-- Task --
Nothing but the lines below from the one containing "So I think what" through the one containing "T2223_.61.0022b18" should appear in the answer, exact and without pictures.

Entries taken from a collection
◇ ◇ ◇ ◇ ◇ ◇ ◇

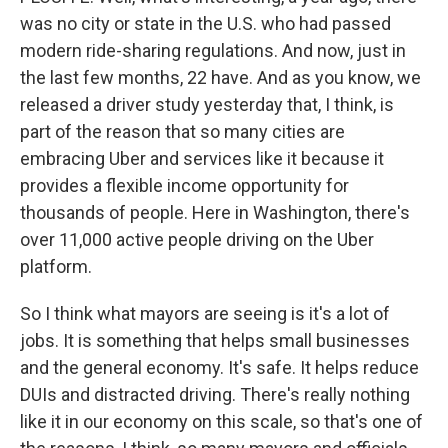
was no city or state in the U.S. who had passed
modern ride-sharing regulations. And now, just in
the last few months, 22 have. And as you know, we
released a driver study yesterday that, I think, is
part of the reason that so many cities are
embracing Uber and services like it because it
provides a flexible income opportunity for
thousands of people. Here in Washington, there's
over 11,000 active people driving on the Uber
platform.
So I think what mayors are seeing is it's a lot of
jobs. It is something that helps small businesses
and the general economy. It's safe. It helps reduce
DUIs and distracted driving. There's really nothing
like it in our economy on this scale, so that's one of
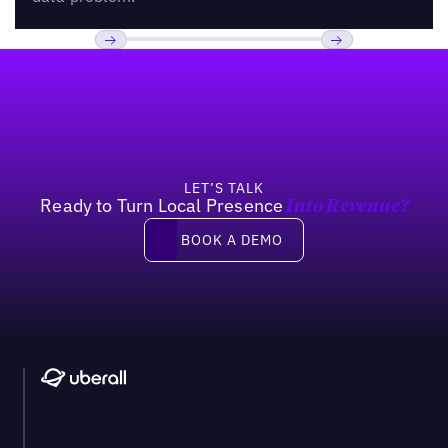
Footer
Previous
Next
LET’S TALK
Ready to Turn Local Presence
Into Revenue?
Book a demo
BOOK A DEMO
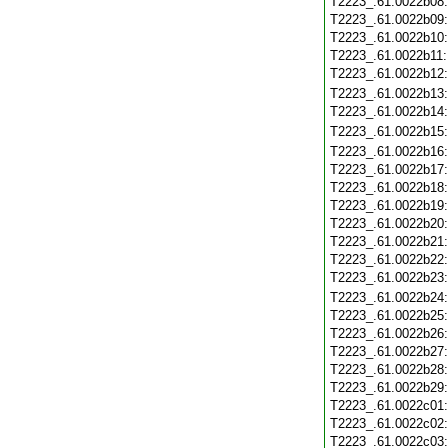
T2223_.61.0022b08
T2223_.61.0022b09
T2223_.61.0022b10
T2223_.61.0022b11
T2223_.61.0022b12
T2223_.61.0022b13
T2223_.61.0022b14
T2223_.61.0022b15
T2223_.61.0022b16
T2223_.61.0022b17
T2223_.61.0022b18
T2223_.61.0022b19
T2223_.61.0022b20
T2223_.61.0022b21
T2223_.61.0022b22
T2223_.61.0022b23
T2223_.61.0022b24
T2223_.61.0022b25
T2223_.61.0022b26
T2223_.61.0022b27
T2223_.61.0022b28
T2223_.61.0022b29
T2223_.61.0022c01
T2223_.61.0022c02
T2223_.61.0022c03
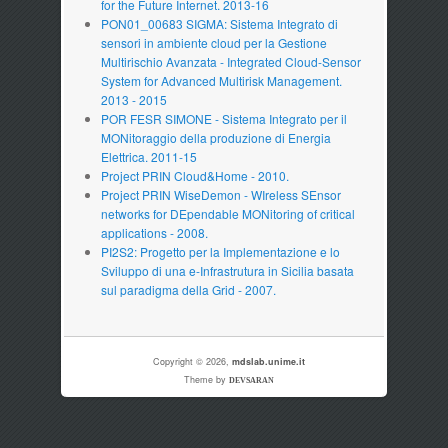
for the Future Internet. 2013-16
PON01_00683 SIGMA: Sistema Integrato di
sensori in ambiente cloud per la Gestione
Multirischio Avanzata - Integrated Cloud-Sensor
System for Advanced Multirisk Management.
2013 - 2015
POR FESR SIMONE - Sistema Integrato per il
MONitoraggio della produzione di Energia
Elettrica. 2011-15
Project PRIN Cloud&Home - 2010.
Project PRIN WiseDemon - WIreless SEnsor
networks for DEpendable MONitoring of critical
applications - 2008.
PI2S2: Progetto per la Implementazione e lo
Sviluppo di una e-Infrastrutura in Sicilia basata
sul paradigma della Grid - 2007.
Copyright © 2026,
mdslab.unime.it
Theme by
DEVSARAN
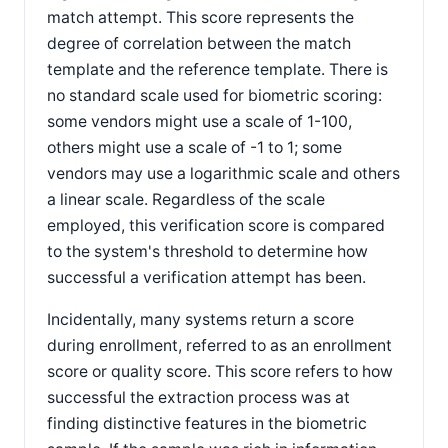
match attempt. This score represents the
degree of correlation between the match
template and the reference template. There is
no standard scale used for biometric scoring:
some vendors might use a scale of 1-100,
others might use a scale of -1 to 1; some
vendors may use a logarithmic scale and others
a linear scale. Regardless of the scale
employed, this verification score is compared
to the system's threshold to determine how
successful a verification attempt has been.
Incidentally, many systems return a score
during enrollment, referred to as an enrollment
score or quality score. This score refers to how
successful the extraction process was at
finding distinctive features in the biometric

◇ ◇ ◇ ◇ ◇ ◇ ◇

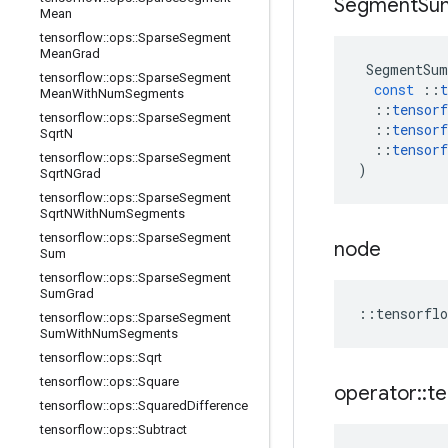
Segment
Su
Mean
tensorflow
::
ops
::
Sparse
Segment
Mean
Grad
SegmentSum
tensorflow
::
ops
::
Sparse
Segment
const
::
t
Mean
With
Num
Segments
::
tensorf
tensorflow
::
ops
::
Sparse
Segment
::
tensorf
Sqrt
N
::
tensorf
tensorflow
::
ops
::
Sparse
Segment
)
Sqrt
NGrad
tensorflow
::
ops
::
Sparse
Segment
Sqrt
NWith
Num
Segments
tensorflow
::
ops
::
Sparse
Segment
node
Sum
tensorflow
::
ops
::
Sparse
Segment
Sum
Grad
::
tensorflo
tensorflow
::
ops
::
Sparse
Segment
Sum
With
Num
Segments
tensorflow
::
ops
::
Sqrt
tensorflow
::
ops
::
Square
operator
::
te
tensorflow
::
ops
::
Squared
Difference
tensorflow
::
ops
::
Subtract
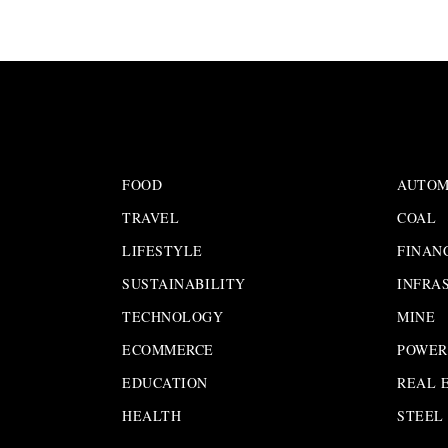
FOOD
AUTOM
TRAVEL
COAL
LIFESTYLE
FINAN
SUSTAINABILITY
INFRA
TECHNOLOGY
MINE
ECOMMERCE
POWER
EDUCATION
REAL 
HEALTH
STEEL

◇ ◇ ◇ ◇ ◇ ◇ ◇

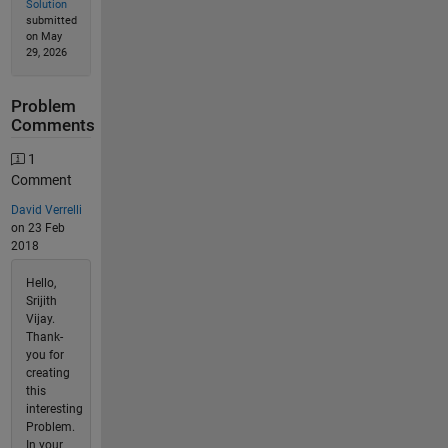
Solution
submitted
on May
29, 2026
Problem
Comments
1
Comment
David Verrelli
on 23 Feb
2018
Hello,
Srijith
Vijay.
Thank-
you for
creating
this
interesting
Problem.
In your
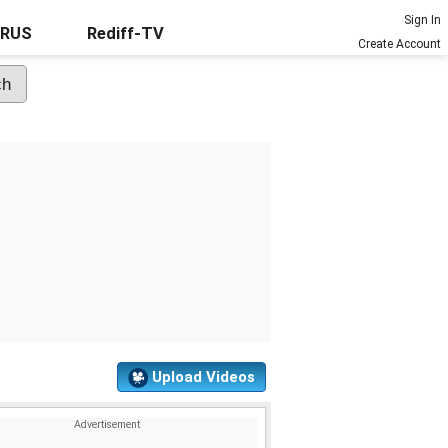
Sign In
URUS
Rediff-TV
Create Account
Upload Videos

◇ ◇ ◇ ◇ ◇ ◇ ◇

-- Your solution --
So I think what mayors are seeing is it's a lot of
jobs. It is something that helps small businesses
and the general economy. It's safe. It helps reduce
DUIs and distracted driving. There's really nothing
like it in our economy on this scale, so that's one of
Footer
Previous
Next
LET’S TALK
Ready to Turn Local Presence
Into Revenue?
Book a demo
BOOK A DEMO
T2223_.61.0022b08
T2223_.61.0022b09
T2223_.61.0022b10
T2223_.61.0022b11
T2223_.61.0022b12
T2223_.61.0022b13
T2223_.61.0022b14
T2223_.61.0022b15
T2223_.61.0022b16
T2223_.61.0022b17
T2223_.61.0022b18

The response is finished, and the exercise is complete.